The news of the European regulator’s expedited appraisal comes as the makers face domestic sales shortcomings in the shifting HCV treatment market. Both companies underperformed in the final quarter of 2016. For Gilead, some fault may lie in its hepatitis line: Harvoni and Sovaldi sold a combined 44% less from the prior year (though the introduction of Epclusa might have provided internal competition). HCV drugs made up more than half of the company’s sales in 2015, but were below 40% in 2016.

In light of the political whirlwind surrounding health-care and drug prices in the United States, Peter B. Bach of Sloan Kettering and Mark Trusheim of MIT made a bit of a splash with a hypothetical situation they proposed in an article written for Forbes. The two suggested earlier this year that the US government could buy Gilead outright, for the estimated $156 billion it would cost on the open market, in order to effectively bring down the overall price of HCV treatments and potentially eradicate the disease.

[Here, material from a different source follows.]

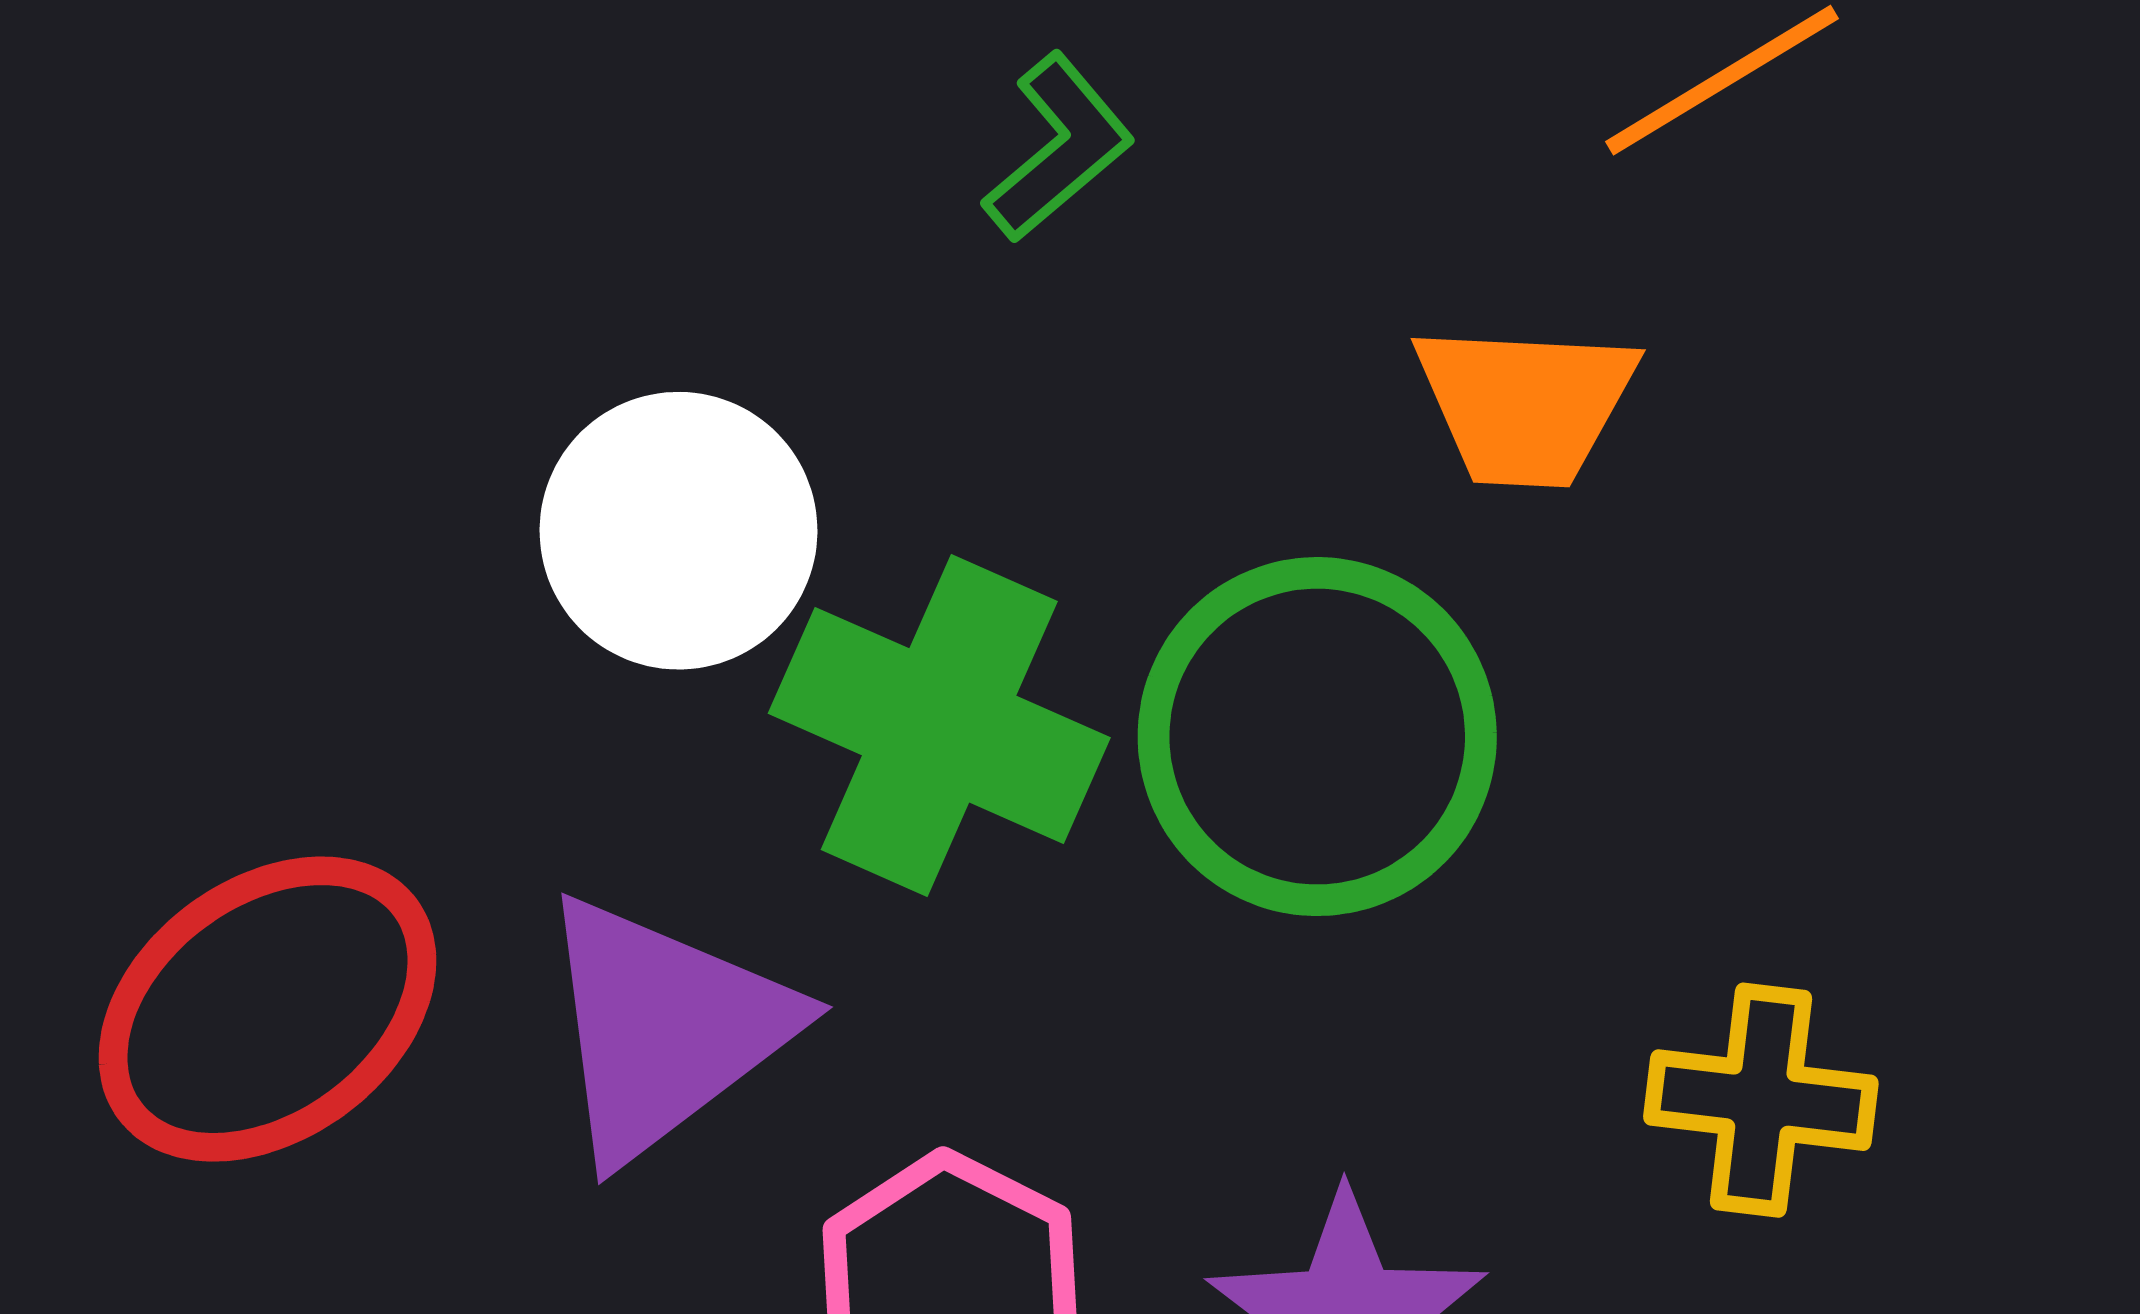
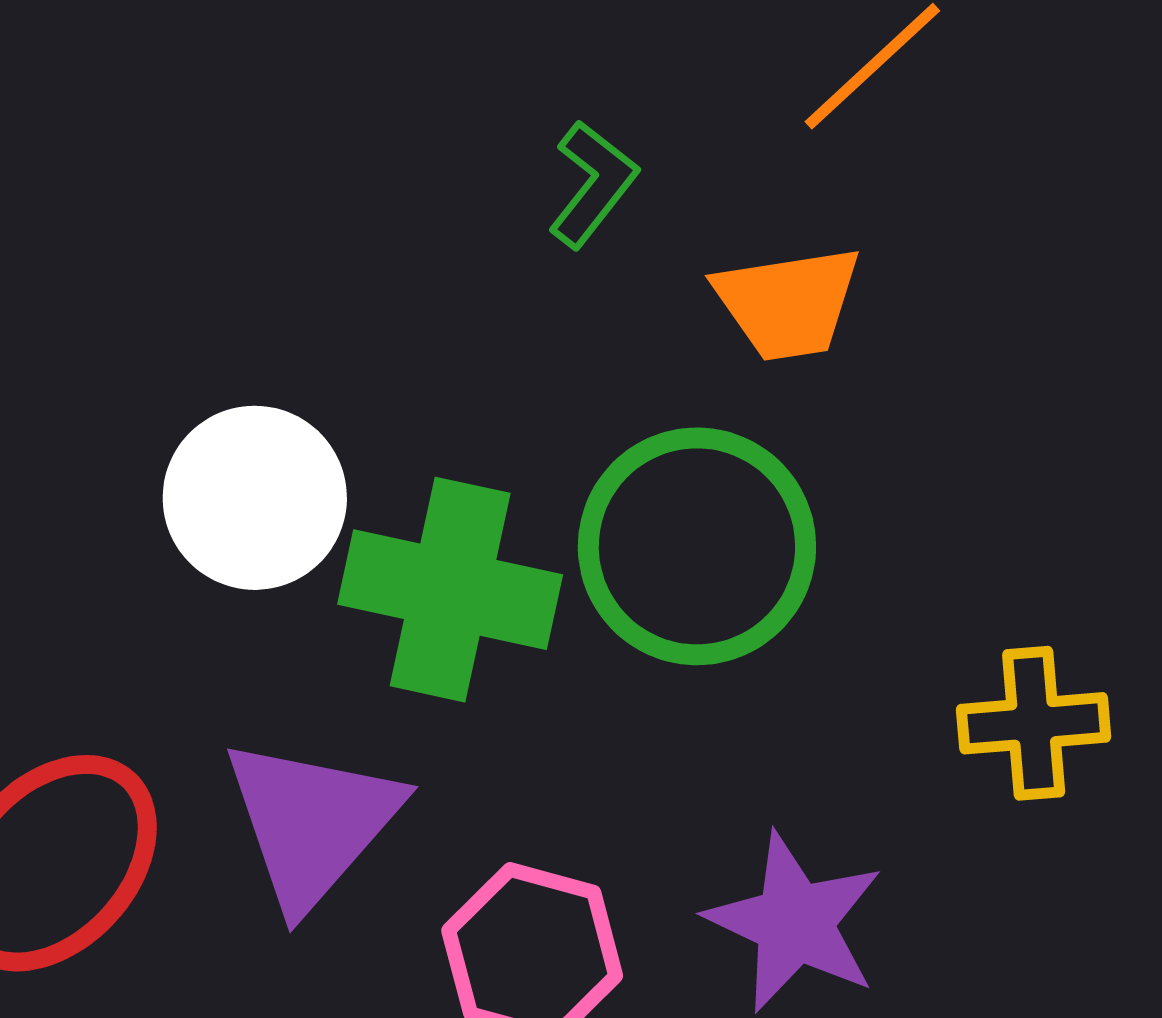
green L-shape: (1059, 148) -> (593, 184), moved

In December, also speaking to Forbes, Gilead CEO John Milligan expressed that there may have been a bit of a misstep in the initial pricing of the company’s existing HCV drugs, which can cost between $500 and $1,000 per pill, but did say that “We priced the product at exactly the same as the existing standard of care, which worked about 50% of the time, and are providing a benefit that, based on real world experience, works about 98% of the time.”

The European MMAs were announced in press releases from AbbVie and Gilead.